In the records below, count every line that contains the word "Energia" and report only the total.
*** Material for this exercise ***
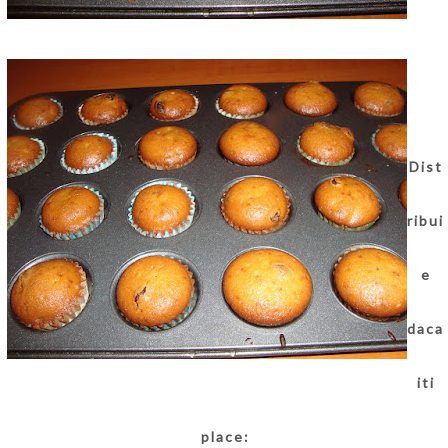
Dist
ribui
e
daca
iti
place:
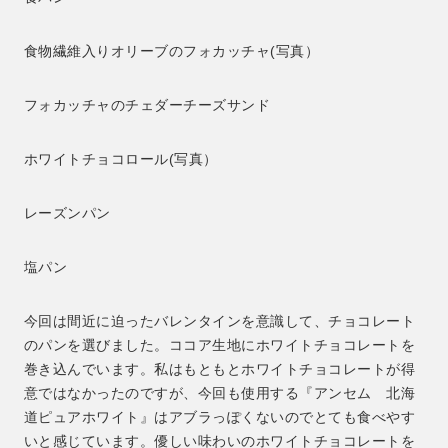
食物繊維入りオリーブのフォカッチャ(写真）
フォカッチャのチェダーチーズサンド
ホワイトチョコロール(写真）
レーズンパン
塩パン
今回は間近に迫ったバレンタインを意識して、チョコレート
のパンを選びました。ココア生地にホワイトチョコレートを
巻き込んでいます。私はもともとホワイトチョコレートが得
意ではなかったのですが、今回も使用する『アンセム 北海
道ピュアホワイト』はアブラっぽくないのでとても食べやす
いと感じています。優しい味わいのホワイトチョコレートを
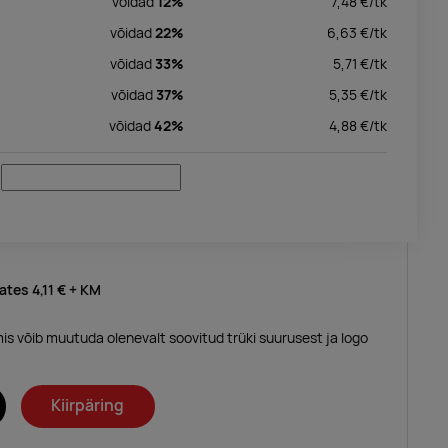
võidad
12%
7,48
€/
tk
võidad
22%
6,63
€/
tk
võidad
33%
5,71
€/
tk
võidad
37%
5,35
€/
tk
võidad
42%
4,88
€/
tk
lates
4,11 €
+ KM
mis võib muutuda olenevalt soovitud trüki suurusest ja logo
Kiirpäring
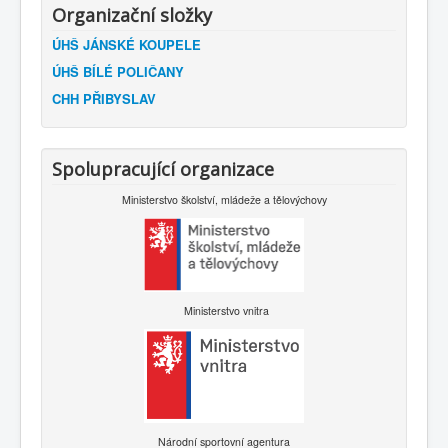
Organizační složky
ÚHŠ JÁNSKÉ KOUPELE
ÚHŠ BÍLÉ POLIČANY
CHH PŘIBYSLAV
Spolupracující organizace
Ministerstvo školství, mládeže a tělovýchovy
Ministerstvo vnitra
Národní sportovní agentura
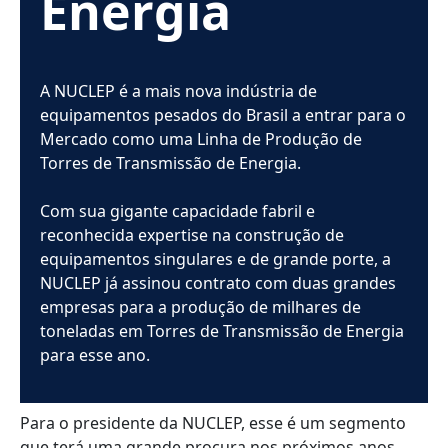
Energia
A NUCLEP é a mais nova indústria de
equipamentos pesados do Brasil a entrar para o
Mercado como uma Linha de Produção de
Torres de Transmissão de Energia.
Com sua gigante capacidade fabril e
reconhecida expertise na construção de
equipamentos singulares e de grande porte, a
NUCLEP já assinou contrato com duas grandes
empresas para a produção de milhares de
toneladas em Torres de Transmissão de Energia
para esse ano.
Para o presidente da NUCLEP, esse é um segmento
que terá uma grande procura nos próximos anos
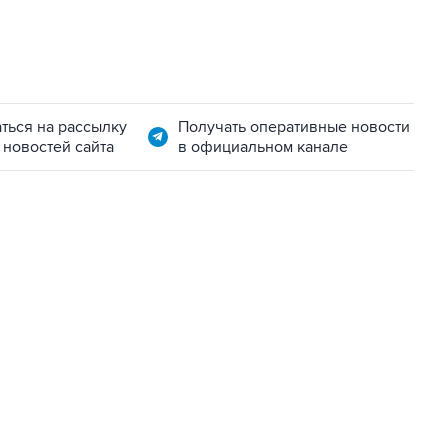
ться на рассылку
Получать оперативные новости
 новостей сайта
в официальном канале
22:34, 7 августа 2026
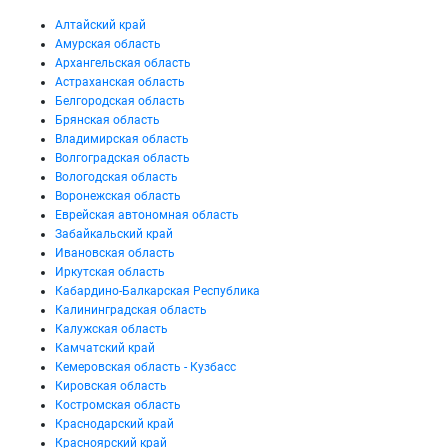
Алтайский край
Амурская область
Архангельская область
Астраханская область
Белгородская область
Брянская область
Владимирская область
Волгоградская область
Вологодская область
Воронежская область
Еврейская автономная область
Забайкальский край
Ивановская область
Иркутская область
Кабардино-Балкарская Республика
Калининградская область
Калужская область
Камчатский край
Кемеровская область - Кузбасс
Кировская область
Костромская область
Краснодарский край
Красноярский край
*** End of Material for this exercise ***
→ Solution below: 3